Macke August

1887-1914 : Macke commença ses études en octobre 1904 à l’académie des Beaux-Arts de Düsseldorf, et en 1905 il n’hésite pas à s’inscrire aux cours du soir de l’école des Arts Décoratifs, où une plus grande liberté de travail sur des sujets du quotidien (plantes, animaux…) lui convient mieux que les sujets plus académiques.

En 1906, Macke quitte l’académie qui selon lui n’a plus rien à lui apprendre, et découvre, en 1907, la modernité française : l’impressionnisme. Cette découverte modifie sa perception de la vie et de la peinture. Il se rend à plusieurs reprises à Paris pour découvrir sur place les œuvres de Manet, Degas, Toulouse-Lautrec, Seurat, Pissarro ainsi que la vie parisienne sur les boulevards, dans les parcs et les cabarets. Ces nouveautés lui inspirent de nombreuses esquisses dans lesquelles il exprime sa façon de percevoir le caractère éphémère de l’apparition et la fixation précise d’une impression spontanée.

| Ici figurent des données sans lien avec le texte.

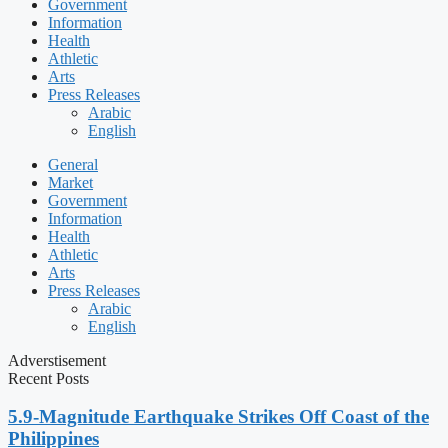
Government
Information
Health
Athletic
Arts
Press Releases
Arabic
English
General
Market
Government
Information
Health
Athletic
Arts
Press Releases
Arabic
English
Adverstisement
Recent Posts
5.9-Magnitude Earthquake Strikes Off Coast of the
Philippines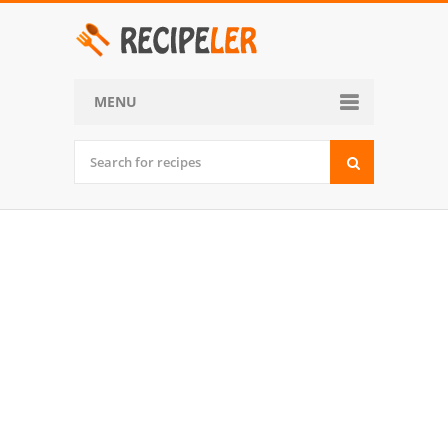
MENU
Home
Categories
Desserts
Side Dish
World Cuisine
Soups, Stews and Chili
Appetizers and Snacks
Main Dish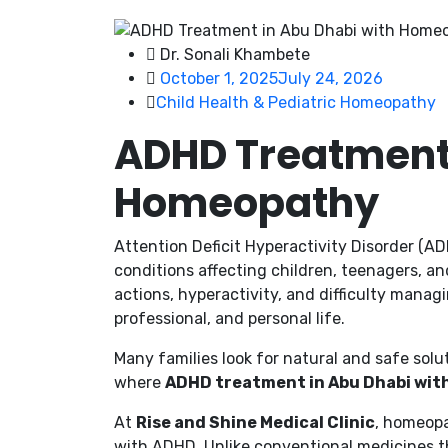
Dr. Sonali Khambete
October 1, 2025
July 24, 2026
Child Health & Pediatric Homeopathy
ADHD Treatment 
Homeopathy
Attention Deficit Hyperactivity Disorder (
conditions affecting children, teenagers, an
actions, hyperactivity, and difficulty manag
professional, and personal life.
Many families look for natural and safe solu
where
ADHD treatment in Abu Dhabi wi
At
Rise and Shine Medical Clinic
, homeopa
with ADHD. Unlike conventional medicines 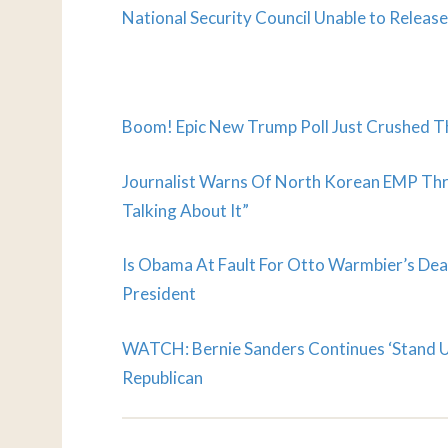
National Security Council Unable to Relea
Boom! Epic New Trump Poll Just Crushed Th
Journalist Warns Of North Korean EMP Thre
Talking About It”
Is Obama At Fault For Otto Warmbier’s Dea
President
WATCH: Bernie Sanders Continues ‘Stand Up
Republican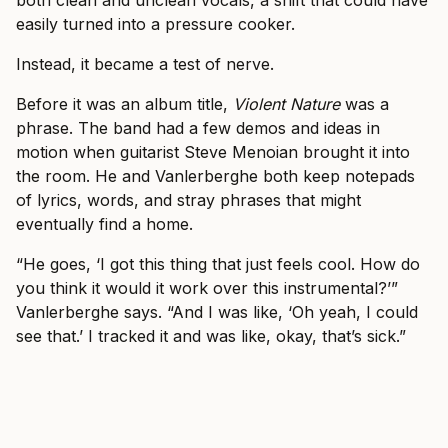
easily turned into a pressure cooker.
Instead, it became a test of nerve.
Before it was an album title,
Violent Nature
was a
phrase. The band had a few demos and ideas in
motion when guitarist Steve Menoian brought it into
the room. He and Vanlerberghe both keep notepads
of lyrics, words, and stray phrases that might
eventually find a home.
“He goes, ‘I got this thing that just feels cool. How do
you think it would it work over this instrumental?’”
Vanlerberghe says. “And I was like, ‘Oh yeah, I could
see that.’ I tracked it and was like, okay, that’s sick.”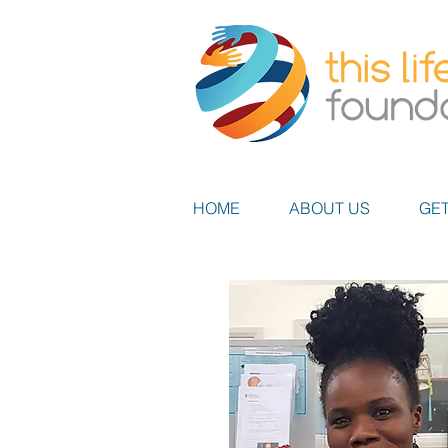
HOME
ABOUT US
GET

Cet été 1907, de retour à Bonn, empreint d’impressionnisme, Macke choisit de travailler en plein air et réalise la petite esquisse à l’huile : Arbre dans un champ de blé. Après un court séjour à Berlin dans l’atelier de Lovis Corinth où il peint quelques toiles, il entreprend de voyager en France et en Italie pour approfondir ses connaissances de l’art et acquérir quelques œuvres pour la collection Koehler. En octobre 1908, Macke commence son service militaire et n’eut guère le temps de peindre. Libéré de ses obligations militaires en 1909, il épouse Elizabeth Gerhardt. Ils se rendent pour leur voyage de noces à Paris où il peint son célèbre Autoportrait au chapeau.

En octobre 1909, les Macke rentrent à Tergensee où les conditions de vie et le calme de la campagne environnante permettent à August de produire pas moins de deux cents tableaux. Cette période est considérée comme le premier sommet du parcours artistique de Macke.

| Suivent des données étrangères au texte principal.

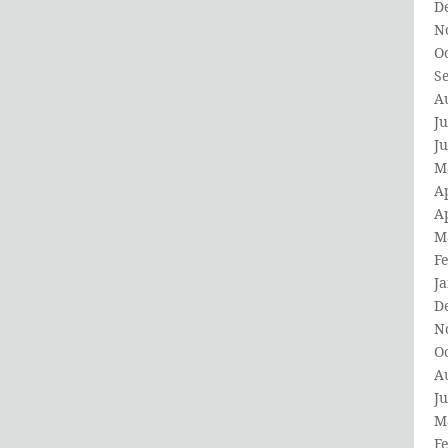
D
N
O
S
A
Ju
J
M
Ap
Ap
M
F
J
D
N
O
A
Ju
M
F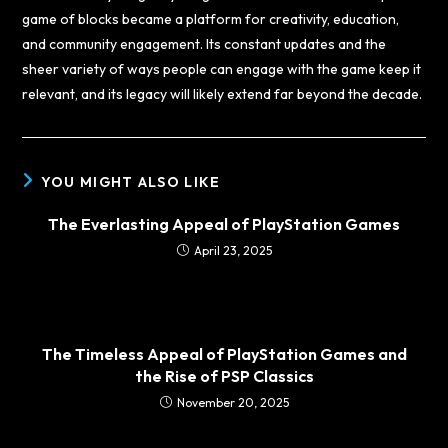
game of blocks became a platform for creativity, education,
and community engagement. Its constant updates and the
sheer variety of ways people can engage with the game keep it
relevant, and its legacy will likely extend far beyond the decade.
YOU MIGHT ALSO LIKE
The Everlasting Appeal of PlayStation Games
April 23, 2025
The Timeless Appeal of PlayStation Games and
the Rise of PSP Classics
November 20, 2025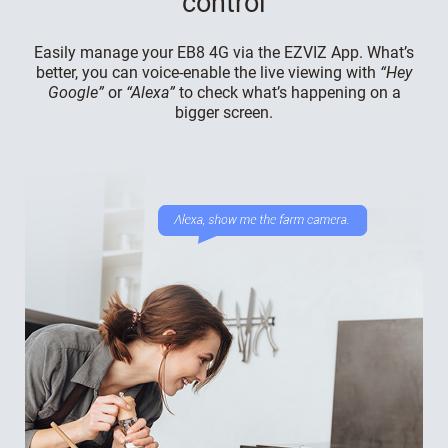
control
Easily manage your EB8 4G via the EZVIZ App. What’s
better, you can voice-enable the live viewing with
“Hey
Google”
or
“Alexa”
to check what’s happening on a
bigger screen.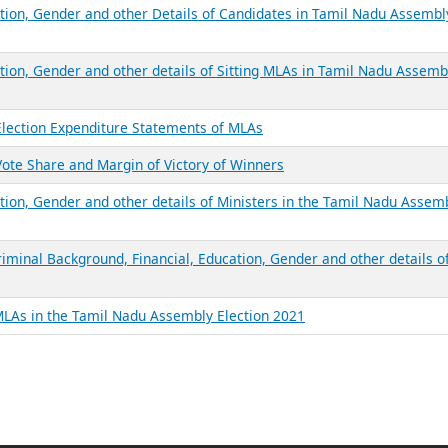
ation, Gender and other Details of Candidates in Tamil Nadu Assembl
ation, Gender and other details of Sitting MLAs in Tamil Nadu Assemb
Election Expenditure Statements of MLAs
ote Share and Margin of Victory of Winners
tion, Gender and other details of Ministers in the Tamil Nadu Assem
iminal Background, Financial, Education, Gender and other details o
MLAs in the Tamil Nadu Assembly Election 2021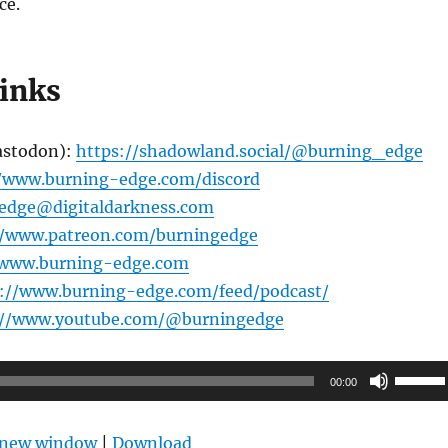
ce.
links
astodon):
https://shadowland.social/@burning_edge
//www.burning-edge.com/discord
edge@digitaldarkness.com
//www.patreon.com/burningedge
/www.burning-edge.com
s://www.burning-edge.com/feed/podcast/
://www.youtube.com/@burningedge
Use
00:00
Up/Do
Arrow
n new window
|
Download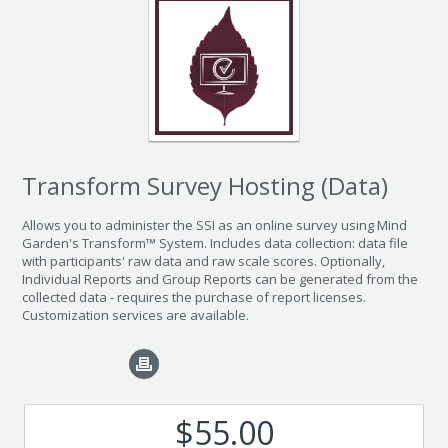
Transform Survey Hosting (Data)
Allows you to administer the SSI as an online survey using Mind
Garden's Transform™ System. Includes data collection: data file
with participants' raw data and raw scale scores. Optionally,
Individual Reports and Group Reports can be generated from the
collected data - requires the purchase of report licenses.
Customization services are available.
$55.00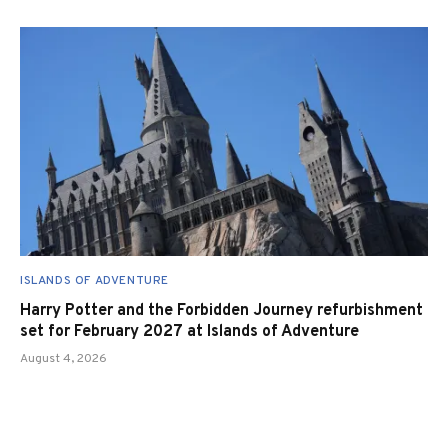
ISLANDS OF ADVENTURE
Harry Potter and the Forbidden Journey refurbishment
set for February 2027 at Islands of Adventure
August 4, 2026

L’œuvre de Macke connait grâce à une purification et une maturation stylistique, une réorientation décisive. En cette fin d’année 1909, Macke, admirateur de Cézanne, peint deux portraits de son épouse Femme de l’artiste au chapeau et Portrait aux pommes dans lesquels on peut retrouver, en plus de l’influence de Cézanne, l’influence des principes de composition des Fauves dont les principaux représentants étaient Henri Matisse, André Derain, Maurice de Vlaminck, Raoul Dufy et Kees van Dongen. En 1911, le citadin qu’est August Macke et son épouse décident de retourner à Bonn. Les toiles issues du début de cette nouvelle période sont définitivement de facture Fauve.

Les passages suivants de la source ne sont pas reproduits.